Aber die Abschreckung von Fressfeinden funktioniert nicht nur durch die äußere Erscheinung. Von der Mimikry gibt es auch akustische Versionen. Während diese beispielsweise bei Insekten wohl schon längere Zeit bekannt war, stießen Forscher kürzlich erstmals bei einem Säugetier auf diese insgesamt sehr seltene Form der Mimikry.
In diesem Fall war das Säugetier eine Fledermaus. Bei diesen Tieren, die sonst zur Orientierung nur sehr hohe, für den Menschen nicht hörbare Töne ausstoßen, konnte ein lautes Summen vernommen werden.

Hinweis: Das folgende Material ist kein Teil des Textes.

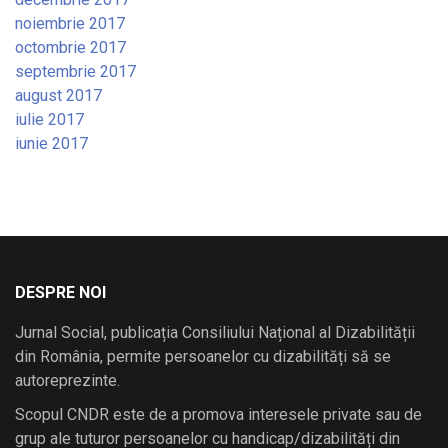
noiembrie 2017
octombrie 2017
septembrie 2017
august 2017
iulie 2017
iunie 2017
DESPRE NOI
Jurnal Social, publicația Consiliului Național al Dizabilității
din România, permite persoanelor cu dizabilități să se
autoreprezinte.
Scopul CNDR este de a promova interesele private sau de
grup ale tuturor persoanelor cu handicap/dizabilități din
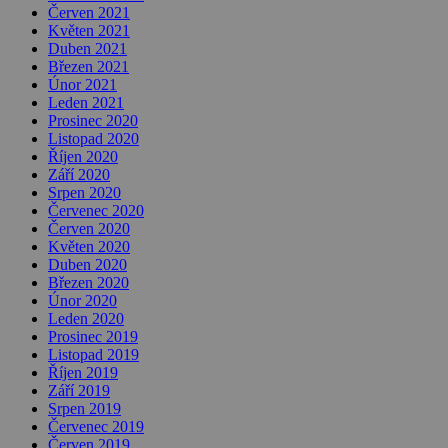
Červen 2021
Květen 2021
Duben 2021
Březen 2021
Únor 2021
Leden 2021
Prosinec 2020
Listopad 2020
Říjen 2020
Září 2020
Srpen 2020
Červenec 2020
Červen 2020
Květen 2020
Duben 2020
Březen 2020
Únor 2020
Leden 2020
Prosinec 2019
Listopad 2019
Říjen 2019
Září 2019
Srpen 2019
Červenec 2019
Červen 2019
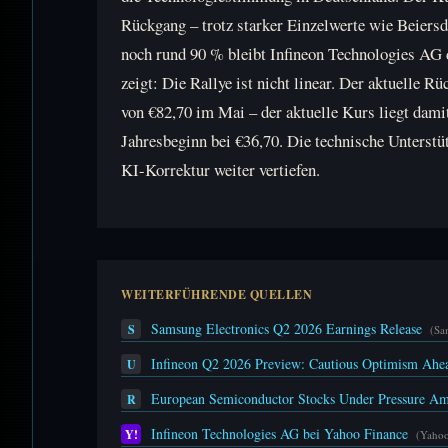
Rückgang – trotz starker Einzelwerte wie Beier
noch rund 90 % bleibt Infineon Technologies AG
zeigt: Die Rallye ist nicht linear. Der aktuelle
von €82,70 im Mai – der aktuelle Kurs liegt damit
Jahresbeginn bei €36,70. Die technische Unterstüt
KI-Korrektur weiter vertiefen.
WEITERFÜHRENDE QUELLEN
Samsung Electronics Q2 2026 Earnings Release
S
(Sa
Infineon Q2 2026 Preview: Cautious Optimism Ahea
U
European Semiconductor Stocks Under Pressure Am
R
Infineon Technologies AG bei Yahoo Finance
Y!
(Yahoo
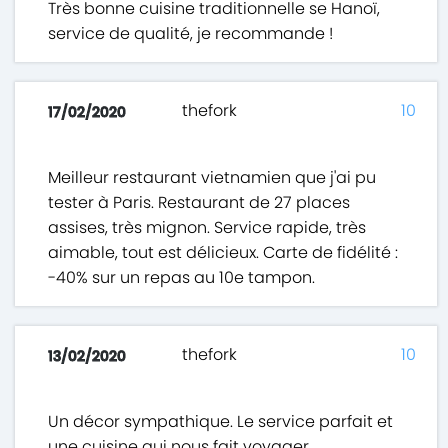
Très bonne cuisine traditionnelle se Hanoï,
service de qualité, je recommande !
thefork
10
17/02/2020
Meilleur restaurant vietnamien que j'ai pu
tester à Paris. Restaurant de 27 places
assises, très mignon. Service rapide, très
aimable, tout est délicieux. Carte de fidélité :
-40% sur un repas au 10e tampon.
thefork
10
13/02/2020
Un décor sympathique. Le service parfait et
une cuisine qui nous fait voyager...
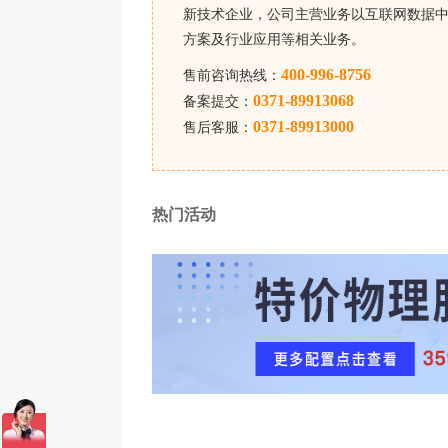
新技术企业，公司主营业务以互联网数据中
电也不耽误业务；提供的4核8G配置都搭配SS
方案及行业应用等相关业务。
业团队免费帮你规划配置，根据你的业务类型和
400-996-8756
后期业务增长需要扩容，也能灵活调整。了解更
售前咨询热线：
0371-89913068
备案提交：
0371-89913000
售后客服：
热门活动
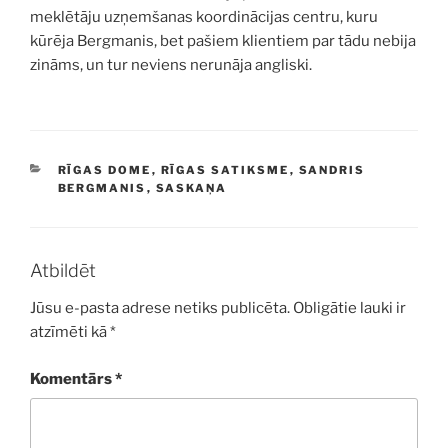
meklētāju uzņemšanas koordinācijas centru, kuru
kūrēja Bergmanis, bet pašiem klientiem par tādu nebija
zināms, un tur neviens nerunāja angliski.
KATEGORIJAS
RĪGAS DOME
,
RĪGAS SATIKSME
,
SANDRIS
BERGMANIS
,
SASKAŅA
Atbildēt
Jūsu e-pasta adrese netiks publicēta.
Obligātie lauki ir
atzīmēti kā
*
Komentārs
*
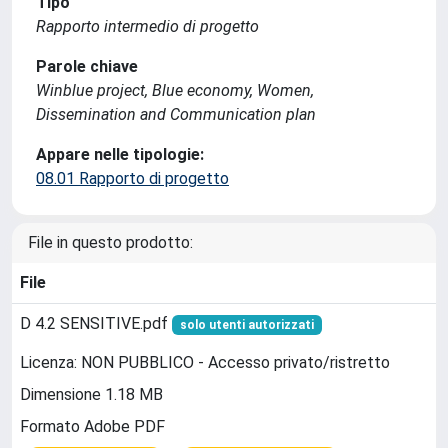
Tipo
Rapporto intermedio di progetto
Parole chiave
Winblue project, Blue economy, Women,
Dissemination and Communication plan
Appare nelle tipologie:
08.01 Rapporto di progetto
File in questo prodotto:
File
D 4.2 SENSITIVE.pdf
solo utenti autorizzati
Licenza: NON PUBBLICO - Accesso privato/ristretto
Dimensione 1.18 MB
Formato Adobe PDF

Weil dieses Summen sich genau wie das Summen von Wespen anhörte, verglichen die Forscher Tonaufnahmen der Fledermäuse mit echten Wespengeräuschen. Es zeigte sich: Die Fledermäuse ahmen das bedrohliche Summen der Hornisse nach, um sich vor Eulen zu schützen. Denn die Eulen haben – vor allem nach schlechten Erfahrungen - tatsächlich Angst vor Hornissen und somit können sich die Fledermäuse durch diese raffinierte Strategie wirksam schützen.
Müller, Mertens und Co.
Auch wenn diese Bates'sche Mimikry die älteste und bekannteste Form ist, gibt es noch weitere Arten der Mimikry. Dazu zählt beispielsweise die Müller'sche Mimikry, die ebenfalls nach ihrem Entdecker benannt wurde. Bei ihr ahmen nicht die harmlosen Arten die gefährlichen nach, sondern ähnlich aussehende Arten sind auch alle ähnlich gefährlich oder ungenießbar. Der Vorteil ist hier, dass der Räuber nur einmal eine schlechte Erfahrung machen muss und automatisch alle ähnlichen Arten meiden wird. Das erhöht die Überlebenschancen für alle.

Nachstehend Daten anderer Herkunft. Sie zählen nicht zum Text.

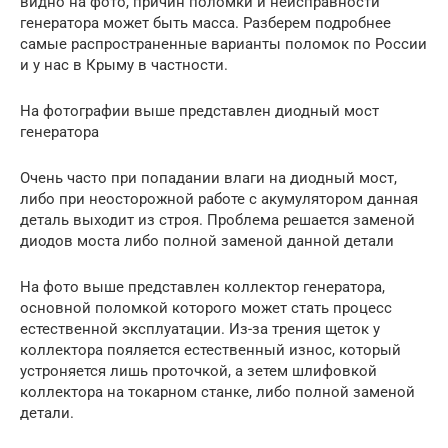
видно на фото, причин поломки и неисправности
генератора может быть масса. Разберем подробнее
самые распространенные варианты поломок по России
и у нас в Крыму в частности.
На фотографии выше представлен диодный мост
генератора
Очень часто при попадании влаги на диодный мост,
либо при неосторожной работе с акумулятором данная
деталь выходит из строя. Проблема решается заменой
диодов моста либо полной заменой данной детали
На фото выше представлен коллектор генератора,
основной поломкой которого может стать процесс
естественной эксплуатации. Из-за трения щеток у
коллектора пояляется естественный износ, который
устроняется лишь проточкой, а зетем шлифовкой
коллектора на токарном станке, либо полной заменой
детали.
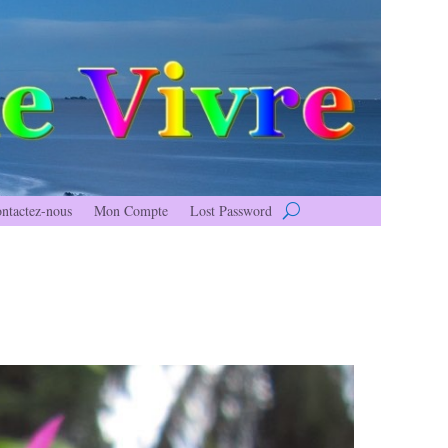
ntactez-nous
Mon Compte
Lost Password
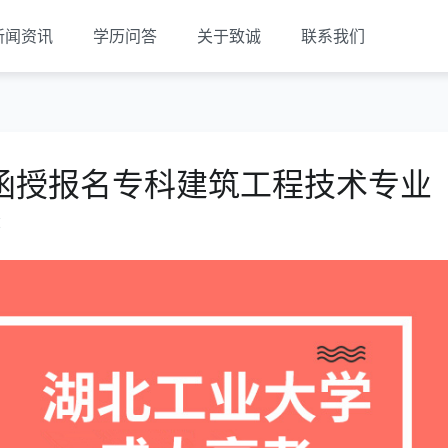
新闻资讯
学历问答
关于致诚
联系我们
函授报名专科建筑工程技术专业
览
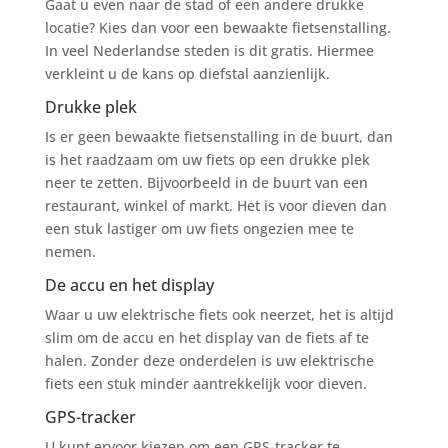
Gaat u even naar de stad of een andere drukke
locatie? Kies dan voor een bewaakte fietsenstalling.
In veel Nederlandse steden is dit gratis. Hiermee
verkleint u de kans op diefstal aanzienlijk.
Drukke plek
Is er geen bewaakte fietsenstalling in de buurt, dan
is het raadzaam om uw fiets op een drukke plek
neer te zetten. Bijvoorbeeld in de buurt van een
restaurant, winkel of markt. Het is voor dieven dan
een stuk lastiger om uw fiets ongezien mee te
nemen.
De accu en het display
Waar u uw elektrische fiets ook neerzet, het is altijd
slim om de accu en het display van de fiets af te
halen. Zonder deze onderdelen is uw elektrische
fiets een stuk minder aantrekkelijk voor dieven.
GPS-tracker
U kunt ervoor kiezen om een GPS-tracker te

Außerdem gibt es die Mertens'sche Mimikry, bei der sich tödliche und harmlose Arten an mäßig gefährliche Arten anpassen. Denn der Fressfeind kann nur durch mäßig gefährlichen Arten schlechte Erfahrungen machen und lernen diese zu meiden. Bei den tödlichen Arten würde er stattdessen sofort sterben und durch harmlose Arten gar keinen Schaden nehmen.

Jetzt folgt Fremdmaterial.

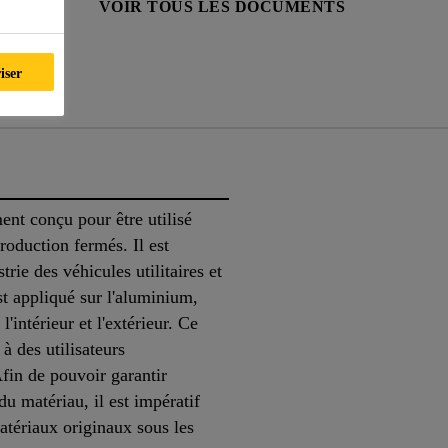
ÉCURITÉ
VOIR TOUS LES DOCUMENTS
iser
nts
nt conçu pour être utilisé
production fermés. Il est
trie des véhicules utilitaires et
est appliqué sur l'aluminium,
l'intérieur et l'extérieur. Ce
à des utilisateurs
fin de pouvoir garantir
du matériau, il est impératif
matériaux originaux sous les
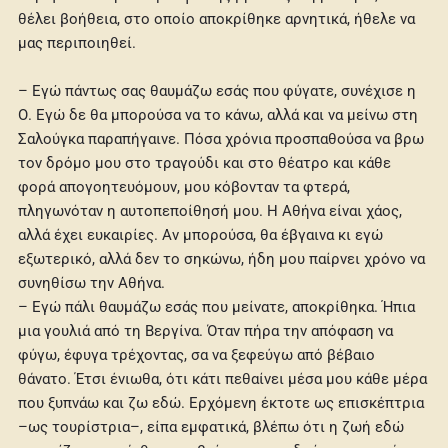
θέλει βοήθεια, στο οποίο αποκρίθηκε αρνητικά, ήθελε να
μας περιποιηθεί.
– Εγώ πάντως σας θαυμάζω εσάς που φύγατε, συνέχισε η
Ο. Εγώ δε θα μπορούσα να το κάνω, αλλά και να μείνω στη
Σαλούγκα παραπήγαινε. Πόσα χρόνια προσπαθούσα να βρω
τον δρόμο μου στο τραγούδι και στο θέατρο και κάθε
φορά απογοητευόμουν, μου κόβονταν τα φτερά,
πληγωνόταν η αυτοπεποίθησή μου. Η Αθήνα είναι χάος,
αλλά έχει ευκαιρίες. Αν μπορούσα, θα έβγαινα κι εγώ
εξωτερικό, αλλά δεν το σηκώνω, ήδη μου παίρνει χρόνο να
συνηθίσω την Αθήνα.
– Εγώ πάλι θαυμάζω εσάς που μείνατε, αποκρίθηκα. Ήπια
μια γουλιά από τη Βεργίνα. Όταν πήρα την απόφαση να
φύγω, έφυγα τρέχοντας, σα να ξεφεύγω από βέβαιο
θάνατο. Έτσι ένιωθα, ότι κάτι πεθαίνει μέσα μου κάθε μέρα
που ξυπνάω και ζω εδώ. Ερχόμενη έκτοτε ως επισκέπτρια
–ως τουρίστρια–, είπα εμφατικά, βλέπω ότι η ζωή εδώ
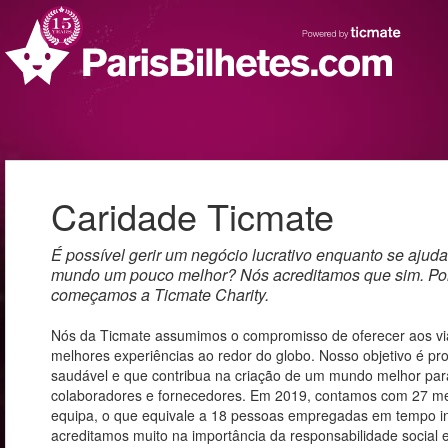
Caridade Ticmate
É possível gerir um negócio lucrativo enquanto se ajuda
mundo um pouco melhor? Nós acreditamos que sim. Por
começamos a Ticmate Charity.
Nós da Ticmate assumimos o compromisso de oferecer aos vi
melhores experiências ao redor do globo. Nosso objetivo é p
saudável e que contribua na criação de um mundo melhor para
colaboradores e fornecedores. Em 2019, contamos com 27 
equipa, o que equivale a 18 pessoas empregadas em tempo int
acreditamos muito na importância da responsabilidade social 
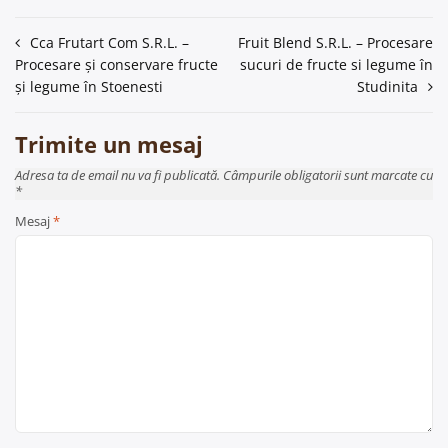
Navigare
Cca Frutart Com S.R.L. –
Fruit Blend S.R.L. – Procesare
Procesare și conservare fructe
sucuri de fructe si legume în
în
și legume în Stoenesti
Studinita
articole
Trimite un mesaj
Adresa ta de email nu va fi publicată. Câmpurile obligatorii sunt marcate cu
*
Mesaj
*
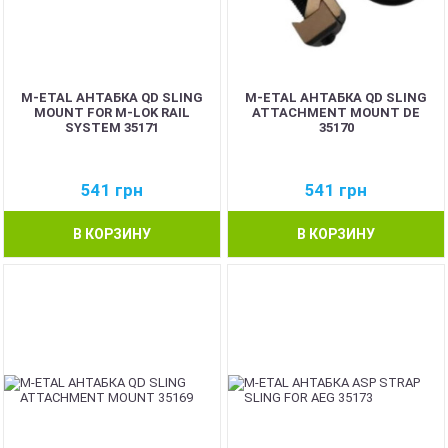
M-ETAL АНТАБКА QD SLING
M-ETAL АНТАБКА QD SLING
MOUNT FOR M-LOK RAIL
ATTACHMENT MOUNT DE
SYSTEM 35171
35170
541
грн
541
грн
В КОРЗИНУ
В КОРЗИНУ
NEW
NEW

Alle diese Formen der Nachahmung werden unter dem Begriff der sogenannten Schutzmimikry zusammengefasst. Typisch dafür ist eine Täuschung des Fressfeinds, um sich zu schützen. Es geht aber auch andersherum: Bei der Lock- oder auch Angriffsmimikry versuchen bestimmte Arten, andere für ihre Zwecke anzulocken. Das kann eine Pflanze sein, die ein Insektenweibchen nachahmt, um das Männchen anzulocken und so bestäubt zu werden oder ein Fressfeind wie der Seeteufel, der seine Beute durch eine Art körpereigene Angel mit Köder anlockt.